Open Access: Global household energy model: a multivariate hierarchical approach to estimating trends in the use of polluting and clean fuels for cooking

Each week, we select a recently published Open Access article to feature. This week’s article comes from the Journal of the Royal Statistical Society: Series C and uses a multivariate hierarchical approach to estimate trends in the use of polluting and clean fuels for cooking. 
 
The article’s abstract is given below, with the full article available to read here.
 
Stoner, O., Shaddick, G., Economou, T., Gumy, S., Lewis, J., Lucio, I., Ruggeri, G. and Adair-Rohani, H. (2020), Global household energy model: a multivariate hierarchical approach to estimating trends in the use of polluting and clean fuels for cooking. J. R. Stat. Soc.
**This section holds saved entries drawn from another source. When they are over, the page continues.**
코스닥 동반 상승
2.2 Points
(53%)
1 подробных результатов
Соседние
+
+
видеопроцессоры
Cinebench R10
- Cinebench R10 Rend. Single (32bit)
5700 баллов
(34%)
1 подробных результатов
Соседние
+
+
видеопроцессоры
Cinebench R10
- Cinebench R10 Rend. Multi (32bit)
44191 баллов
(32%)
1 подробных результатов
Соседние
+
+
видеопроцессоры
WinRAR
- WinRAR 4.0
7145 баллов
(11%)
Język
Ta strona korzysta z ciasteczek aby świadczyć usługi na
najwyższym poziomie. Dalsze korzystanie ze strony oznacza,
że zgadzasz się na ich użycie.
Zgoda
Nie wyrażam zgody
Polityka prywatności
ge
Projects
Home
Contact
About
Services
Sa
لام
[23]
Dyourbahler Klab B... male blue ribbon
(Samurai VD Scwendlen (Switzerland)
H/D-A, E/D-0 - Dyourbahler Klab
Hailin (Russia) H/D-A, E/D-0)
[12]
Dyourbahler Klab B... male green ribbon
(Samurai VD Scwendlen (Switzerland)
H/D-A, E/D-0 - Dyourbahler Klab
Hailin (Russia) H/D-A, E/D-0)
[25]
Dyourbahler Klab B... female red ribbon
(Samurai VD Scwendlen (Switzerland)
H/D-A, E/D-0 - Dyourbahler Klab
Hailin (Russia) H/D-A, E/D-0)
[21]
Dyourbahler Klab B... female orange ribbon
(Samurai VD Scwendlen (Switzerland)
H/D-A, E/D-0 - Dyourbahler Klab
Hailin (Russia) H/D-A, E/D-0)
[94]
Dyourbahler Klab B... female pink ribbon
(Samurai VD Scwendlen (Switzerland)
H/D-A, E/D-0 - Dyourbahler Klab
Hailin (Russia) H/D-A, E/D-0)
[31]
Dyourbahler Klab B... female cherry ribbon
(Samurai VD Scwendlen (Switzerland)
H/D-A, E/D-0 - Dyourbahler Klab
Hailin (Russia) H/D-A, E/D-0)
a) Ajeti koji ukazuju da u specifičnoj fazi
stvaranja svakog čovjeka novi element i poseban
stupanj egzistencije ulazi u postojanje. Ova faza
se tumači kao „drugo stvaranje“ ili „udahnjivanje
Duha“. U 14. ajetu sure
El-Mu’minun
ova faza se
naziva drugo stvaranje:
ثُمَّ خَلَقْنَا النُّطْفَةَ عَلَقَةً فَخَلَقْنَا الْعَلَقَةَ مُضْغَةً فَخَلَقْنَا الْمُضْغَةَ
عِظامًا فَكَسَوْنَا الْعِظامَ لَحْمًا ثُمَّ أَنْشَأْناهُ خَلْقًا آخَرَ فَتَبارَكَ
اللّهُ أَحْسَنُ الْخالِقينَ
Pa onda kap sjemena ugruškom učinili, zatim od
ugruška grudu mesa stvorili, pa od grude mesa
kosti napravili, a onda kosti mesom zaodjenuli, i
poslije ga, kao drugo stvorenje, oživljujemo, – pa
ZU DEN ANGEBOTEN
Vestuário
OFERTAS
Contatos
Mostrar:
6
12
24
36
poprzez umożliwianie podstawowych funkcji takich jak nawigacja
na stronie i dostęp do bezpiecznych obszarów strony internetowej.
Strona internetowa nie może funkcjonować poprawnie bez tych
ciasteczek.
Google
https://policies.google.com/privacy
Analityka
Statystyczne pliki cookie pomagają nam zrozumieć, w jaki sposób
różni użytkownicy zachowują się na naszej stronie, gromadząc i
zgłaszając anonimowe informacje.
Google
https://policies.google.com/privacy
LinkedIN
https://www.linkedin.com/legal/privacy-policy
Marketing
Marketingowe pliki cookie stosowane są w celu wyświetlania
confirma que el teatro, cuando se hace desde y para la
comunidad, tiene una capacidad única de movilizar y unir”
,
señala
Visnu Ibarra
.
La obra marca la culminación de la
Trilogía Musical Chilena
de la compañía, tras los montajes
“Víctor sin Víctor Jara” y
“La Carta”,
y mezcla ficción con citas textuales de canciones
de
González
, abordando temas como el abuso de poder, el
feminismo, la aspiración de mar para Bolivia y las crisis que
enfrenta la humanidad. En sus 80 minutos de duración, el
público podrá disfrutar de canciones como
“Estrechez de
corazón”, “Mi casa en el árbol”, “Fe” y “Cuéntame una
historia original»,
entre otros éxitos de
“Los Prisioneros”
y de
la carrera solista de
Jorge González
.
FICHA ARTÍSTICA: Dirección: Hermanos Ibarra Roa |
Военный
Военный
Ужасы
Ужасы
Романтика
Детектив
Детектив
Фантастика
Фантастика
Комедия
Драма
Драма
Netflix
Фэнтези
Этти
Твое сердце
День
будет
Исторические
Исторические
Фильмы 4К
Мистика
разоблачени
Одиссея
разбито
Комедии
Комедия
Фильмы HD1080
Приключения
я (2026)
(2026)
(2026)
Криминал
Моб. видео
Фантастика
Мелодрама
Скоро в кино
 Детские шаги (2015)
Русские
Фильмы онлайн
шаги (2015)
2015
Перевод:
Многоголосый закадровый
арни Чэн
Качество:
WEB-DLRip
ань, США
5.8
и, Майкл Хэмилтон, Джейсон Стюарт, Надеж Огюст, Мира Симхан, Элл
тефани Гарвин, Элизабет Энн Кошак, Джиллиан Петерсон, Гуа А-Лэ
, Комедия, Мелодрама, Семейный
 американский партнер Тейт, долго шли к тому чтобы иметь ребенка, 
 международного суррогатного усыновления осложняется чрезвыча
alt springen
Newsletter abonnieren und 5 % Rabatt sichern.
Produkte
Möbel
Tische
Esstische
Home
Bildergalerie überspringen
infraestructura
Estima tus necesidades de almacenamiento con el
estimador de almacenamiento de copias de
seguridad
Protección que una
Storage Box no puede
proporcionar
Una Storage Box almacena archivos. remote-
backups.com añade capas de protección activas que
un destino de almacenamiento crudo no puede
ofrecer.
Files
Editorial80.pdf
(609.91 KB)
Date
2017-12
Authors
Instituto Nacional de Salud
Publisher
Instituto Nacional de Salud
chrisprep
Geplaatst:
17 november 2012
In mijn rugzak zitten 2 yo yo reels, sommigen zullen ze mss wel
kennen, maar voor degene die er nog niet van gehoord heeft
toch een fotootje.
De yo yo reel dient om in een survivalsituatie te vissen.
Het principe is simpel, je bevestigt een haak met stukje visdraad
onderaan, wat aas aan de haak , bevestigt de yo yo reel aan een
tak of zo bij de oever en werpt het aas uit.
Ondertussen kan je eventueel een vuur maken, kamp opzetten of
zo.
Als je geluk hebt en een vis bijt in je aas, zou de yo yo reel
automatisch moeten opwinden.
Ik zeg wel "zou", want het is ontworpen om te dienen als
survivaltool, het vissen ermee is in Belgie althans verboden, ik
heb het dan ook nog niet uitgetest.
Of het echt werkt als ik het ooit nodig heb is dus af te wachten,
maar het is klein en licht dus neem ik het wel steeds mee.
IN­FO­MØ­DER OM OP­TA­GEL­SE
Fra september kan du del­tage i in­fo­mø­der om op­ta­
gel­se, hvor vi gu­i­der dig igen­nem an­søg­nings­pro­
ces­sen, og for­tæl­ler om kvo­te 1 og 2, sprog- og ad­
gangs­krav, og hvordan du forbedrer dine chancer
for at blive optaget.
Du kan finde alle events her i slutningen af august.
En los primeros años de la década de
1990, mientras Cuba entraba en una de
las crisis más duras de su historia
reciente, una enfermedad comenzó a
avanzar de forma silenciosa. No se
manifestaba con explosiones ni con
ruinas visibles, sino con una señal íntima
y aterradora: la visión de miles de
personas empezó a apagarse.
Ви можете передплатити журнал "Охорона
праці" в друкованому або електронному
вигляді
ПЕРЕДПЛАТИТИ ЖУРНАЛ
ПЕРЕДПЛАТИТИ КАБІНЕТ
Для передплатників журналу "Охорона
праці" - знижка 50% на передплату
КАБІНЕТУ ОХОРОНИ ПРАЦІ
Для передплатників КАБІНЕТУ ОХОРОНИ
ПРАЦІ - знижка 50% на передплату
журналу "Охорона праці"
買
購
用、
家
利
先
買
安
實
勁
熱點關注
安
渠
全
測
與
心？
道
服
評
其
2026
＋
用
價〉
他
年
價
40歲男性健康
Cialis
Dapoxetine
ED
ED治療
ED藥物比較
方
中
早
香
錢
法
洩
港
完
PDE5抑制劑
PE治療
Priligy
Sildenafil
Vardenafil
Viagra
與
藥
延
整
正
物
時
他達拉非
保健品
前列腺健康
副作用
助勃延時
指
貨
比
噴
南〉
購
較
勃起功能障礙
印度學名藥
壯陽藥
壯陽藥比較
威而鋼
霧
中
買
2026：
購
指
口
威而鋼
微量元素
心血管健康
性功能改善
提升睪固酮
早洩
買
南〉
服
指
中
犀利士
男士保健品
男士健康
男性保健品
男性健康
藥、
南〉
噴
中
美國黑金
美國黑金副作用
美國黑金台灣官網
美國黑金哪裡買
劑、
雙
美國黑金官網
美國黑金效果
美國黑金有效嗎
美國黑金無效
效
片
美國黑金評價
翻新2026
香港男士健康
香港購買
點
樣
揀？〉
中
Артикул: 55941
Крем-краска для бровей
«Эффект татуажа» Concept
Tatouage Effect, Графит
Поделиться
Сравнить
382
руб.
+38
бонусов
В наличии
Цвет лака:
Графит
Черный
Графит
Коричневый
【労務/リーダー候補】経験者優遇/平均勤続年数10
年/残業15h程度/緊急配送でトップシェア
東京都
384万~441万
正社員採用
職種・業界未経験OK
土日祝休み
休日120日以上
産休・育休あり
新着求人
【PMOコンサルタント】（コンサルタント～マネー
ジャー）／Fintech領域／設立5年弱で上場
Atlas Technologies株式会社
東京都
C, 69: 815-839. https://doi.org/10.1111/rssc.12428
 
In 2017 an estimated 3 billion people used polluting fuels and technologies as their primary cooking solution, with 3.8 million deaths annually attributed to household exposure to the resulting fine particulate matter air pollution. Currently, health burdens are calculated by using aggregations of fuel types, e.g. solid fuels, as country level estimates of the use of specific fuel types, e.g. wood and charcoal, are unavailable. To expand the knowledge base about effects of household air pollution on health, we develop and implement a novel Bayesian hierarchical model, based on generalized Dirichlet–multinomial distributions, that jointly estimates non-linear trends in the use of eight key fuel types, overcoming several data-specific challenges including missing or combined fuel use values. We assess model fit by using within-sample predictive analysis and an out-of-sample prediction experiment to evaluate the model’s forecasting performance.